El almirante que tenía el viento a su favor
Para los que no navegan es muy difícil comprender cómo se podían gobernar aquellos pesados barcos de vela que, por lo general, se arrastraban sobre la superficie de la mar a golpe de ingenio e intuición, y se hacía casi imposible combatir con ellos. Pero de todo ello le sobraba a Antonio Oquendo, extraordinario marino donostiarra, que aprendido las duras lecciones que siempre da la mar de su padre, otro magnífico hombre de mar, curtido en mil combates junto al más grande, el Marqués de Santa Cruz. Y, posiblemente, le contaría a su hijo cómo juntos lograron derrotar a los turcos otomanos en la batalla de Lepanto; o lo que sería mucho peor, cuando le vio morir a la edad de once años, a su regreso a casa derrotado por las tormentas y la impericia de quien Felipe II puso al mando de la mal llamada Armada Invencible. Por eso, cuando aquella mañana del 12 de junio de 1631 zarpó de Lisboa con rumbo a Brasil en su nuevo galeón, el Santiago, protegiendo a las carabelas portuguesas que transportaban a la infantería de marina española, tras conocer la provocación de los holandeses en tierras brasileñas, solo se trató para él de una travesía más, de otro litigio naval que resolver.

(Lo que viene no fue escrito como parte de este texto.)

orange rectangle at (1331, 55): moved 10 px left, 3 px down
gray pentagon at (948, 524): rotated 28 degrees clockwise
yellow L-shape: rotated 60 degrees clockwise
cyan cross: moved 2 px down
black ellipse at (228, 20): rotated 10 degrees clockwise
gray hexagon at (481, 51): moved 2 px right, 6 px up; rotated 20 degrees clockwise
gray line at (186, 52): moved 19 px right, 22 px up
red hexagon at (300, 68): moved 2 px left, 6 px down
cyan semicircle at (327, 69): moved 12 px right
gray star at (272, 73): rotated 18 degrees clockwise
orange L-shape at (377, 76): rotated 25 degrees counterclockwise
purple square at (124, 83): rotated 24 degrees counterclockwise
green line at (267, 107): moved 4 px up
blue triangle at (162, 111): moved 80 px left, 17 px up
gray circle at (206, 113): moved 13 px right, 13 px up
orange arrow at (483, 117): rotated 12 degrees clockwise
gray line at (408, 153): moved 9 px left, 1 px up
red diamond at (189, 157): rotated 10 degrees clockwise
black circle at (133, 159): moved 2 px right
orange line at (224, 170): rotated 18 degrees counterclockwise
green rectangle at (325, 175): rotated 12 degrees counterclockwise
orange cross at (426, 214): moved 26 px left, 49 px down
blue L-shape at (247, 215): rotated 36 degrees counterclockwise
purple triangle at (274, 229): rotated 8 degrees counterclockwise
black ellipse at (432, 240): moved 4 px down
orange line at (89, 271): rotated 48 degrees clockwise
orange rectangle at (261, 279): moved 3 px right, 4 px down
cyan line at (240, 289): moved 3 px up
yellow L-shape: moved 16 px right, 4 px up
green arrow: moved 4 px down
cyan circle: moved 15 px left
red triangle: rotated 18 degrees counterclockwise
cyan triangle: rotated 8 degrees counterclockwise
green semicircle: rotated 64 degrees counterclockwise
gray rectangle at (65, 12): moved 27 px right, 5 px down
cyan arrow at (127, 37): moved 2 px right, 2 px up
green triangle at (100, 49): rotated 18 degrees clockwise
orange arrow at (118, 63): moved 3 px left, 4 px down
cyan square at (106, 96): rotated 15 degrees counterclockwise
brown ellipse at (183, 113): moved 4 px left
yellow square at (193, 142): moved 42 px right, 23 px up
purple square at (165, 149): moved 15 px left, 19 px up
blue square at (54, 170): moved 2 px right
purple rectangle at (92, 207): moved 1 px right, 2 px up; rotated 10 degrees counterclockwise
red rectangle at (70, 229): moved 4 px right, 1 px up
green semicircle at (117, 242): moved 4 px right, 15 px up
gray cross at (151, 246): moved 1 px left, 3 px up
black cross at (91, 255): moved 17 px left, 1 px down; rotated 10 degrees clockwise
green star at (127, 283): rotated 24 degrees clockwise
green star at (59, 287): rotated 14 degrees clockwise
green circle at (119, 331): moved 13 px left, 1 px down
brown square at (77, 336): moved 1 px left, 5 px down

Sin embargo, era consciente de que al otro lado del Atlántico le esperaba la fenomenal escuadra del Almirante holandés Adrian Pater, que pretendía expulsar a españoles y portugueses, que por entonces compartíamos imperio, del estado de Pernambuco en Brasil. Sin todavía divisar tierra el marino guipuzcoano fue el primero en ver los palos de los barcos enemigos y en un acto de gran pericia ordenó a los capitanes de las carabelas portuguesas que desembarcasen a la infantería de marina antes de entrar en combate y pudieran servir de refuerzo en tierra. De sobra sabía el veterano almirante que los barcos que tenía a su proa armaban cañones del doble de potencia que los suyos, por lo que su única preocupación consistió en ganar barlovento todo lo que pudo, cazando cabos al máximo y orzando hasta no poder más, lo que le otorgó una privilegiada posición de superioridad sobre la flota enemiga.
Con esa precisa maniobra, los galeones españoles pudieron moverse a su antojo impulsados por un viento franco y estable, mientras que los barcos enemigos solo podían huir o hacer frente en maniobras muy complicadas y de escasa movilidad y eficacia, lo que les dejó al antojo de las descargas de la flota española. Siempre fue esa privilegiada visón de la anticipación lo que le permitió a Oquendo adelantarse en los combates, ganando la superioridad en la mar, algo que solo te otorga tener el viento de tu lado, pues, sin velocidad, los galeones de la época eran torpes trozos de madera expuestos a los enemigos y al capricho de mareas y vientos. Pero este extraordinario marino empezó a navegar en el duro Cantábrico, donde los vientos soplan siempre de forma caprichosa, pues, o lo hacen brutalmente, o a penas las brisas del Este logran que los veleros hagan proa. Por ello, quien aprendió a mover barcos y velas en esas condiciones, cuando alcanzaban las costas bañadas por los constantes vientos Alisios se convertía en un verdadero maestro de la navegación, con una capacidad inusitada para situar sus naves donde sus ojos miraban. La batalla de Pernambuco, o de los Abrojos, termino deformado de «abre los ojos» se dio en un lugar plagado de bajos o escollos; los marinos de antaño marcaban esos lugares como abrolos, o abre los ojos, pues, de no hacerlo, naufragaban con suma facilidad. La gran victoria de Antonio Oquendo en las costas de Brasil en el siglo XVII, a pesar de los más de 580 españoles que fallecieron en el cruel combate, fue un verdadero éxito para la Real Armada Española, pues, la nave capitana holandesa también fue hundida e incendiada con su altanero y prepotente Almirante Pater a bordo de la embarcación.